Work instruction ::
Reproduce the lines below from the one that contains "Return results in" through the end, inclusive, and add nothing.
◇ ◇ ◇
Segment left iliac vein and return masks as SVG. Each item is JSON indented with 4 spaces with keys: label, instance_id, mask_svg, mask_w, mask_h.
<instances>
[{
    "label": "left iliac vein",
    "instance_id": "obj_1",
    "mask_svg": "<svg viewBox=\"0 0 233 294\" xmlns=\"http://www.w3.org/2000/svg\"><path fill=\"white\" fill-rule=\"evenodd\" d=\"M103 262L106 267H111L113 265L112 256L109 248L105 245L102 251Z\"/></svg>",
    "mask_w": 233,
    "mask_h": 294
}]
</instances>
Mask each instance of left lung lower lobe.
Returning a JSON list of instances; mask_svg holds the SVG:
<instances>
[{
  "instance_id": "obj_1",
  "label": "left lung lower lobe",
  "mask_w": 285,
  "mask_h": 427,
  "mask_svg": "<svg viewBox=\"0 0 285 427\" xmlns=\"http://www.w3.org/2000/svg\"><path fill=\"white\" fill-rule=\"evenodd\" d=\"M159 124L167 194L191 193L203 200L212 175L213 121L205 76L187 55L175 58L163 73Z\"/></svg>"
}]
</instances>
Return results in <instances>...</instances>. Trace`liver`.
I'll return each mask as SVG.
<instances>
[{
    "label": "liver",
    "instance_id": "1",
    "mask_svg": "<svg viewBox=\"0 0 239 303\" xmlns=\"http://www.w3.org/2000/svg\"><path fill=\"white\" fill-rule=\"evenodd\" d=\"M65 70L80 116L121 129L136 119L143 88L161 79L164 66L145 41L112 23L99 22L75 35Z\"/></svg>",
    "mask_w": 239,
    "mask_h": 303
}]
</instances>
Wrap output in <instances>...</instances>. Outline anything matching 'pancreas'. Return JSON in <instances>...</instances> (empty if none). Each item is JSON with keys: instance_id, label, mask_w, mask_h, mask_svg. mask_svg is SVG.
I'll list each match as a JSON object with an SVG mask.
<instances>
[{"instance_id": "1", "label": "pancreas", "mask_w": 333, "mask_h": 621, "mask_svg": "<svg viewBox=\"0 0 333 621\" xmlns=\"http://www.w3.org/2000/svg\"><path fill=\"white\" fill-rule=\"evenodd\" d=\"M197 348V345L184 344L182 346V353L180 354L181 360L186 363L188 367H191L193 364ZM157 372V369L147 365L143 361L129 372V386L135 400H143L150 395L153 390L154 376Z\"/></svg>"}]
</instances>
◇ ◇ ◇
Task result ::
Return results in <instances>...</instances>. Trace`liver`.
I'll return each mask as SVG.
<instances>
[{
    "label": "liver",
    "instance_id": "1",
    "mask_svg": "<svg viewBox=\"0 0 239 303\" xmlns=\"http://www.w3.org/2000/svg\"><path fill=\"white\" fill-rule=\"evenodd\" d=\"M65 70L80 116L121 129L136 119L143 88L161 79L164 66L145 41L112 23L99 22L75 35Z\"/></svg>",
    "mask_w": 239,
    "mask_h": 303
}]
</instances>
Wrap output in <instances>...</instances>. Outline anything matching 'pancreas'. Return JSON in <instances>...</instances> (empty if none). Each item is JSON with keys: instance_id, label, mask_w, mask_h, mask_svg. mask_svg is SVG.
I'll list each match as a JSON object with an SVG mask.
<instances>
[{"instance_id": "1", "label": "pancreas", "mask_w": 333, "mask_h": 621, "mask_svg": "<svg viewBox=\"0 0 333 621\" xmlns=\"http://www.w3.org/2000/svg\"><path fill=\"white\" fill-rule=\"evenodd\" d=\"M197 348V345L184 344L182 346V353L180 354L181 360L186 363L188 367H191L193 364ZM157 372V369L147 365L143 361L129 372V386L135 400H143L150 395L153 390L154 376Z\"/></svg>"}]
</instances>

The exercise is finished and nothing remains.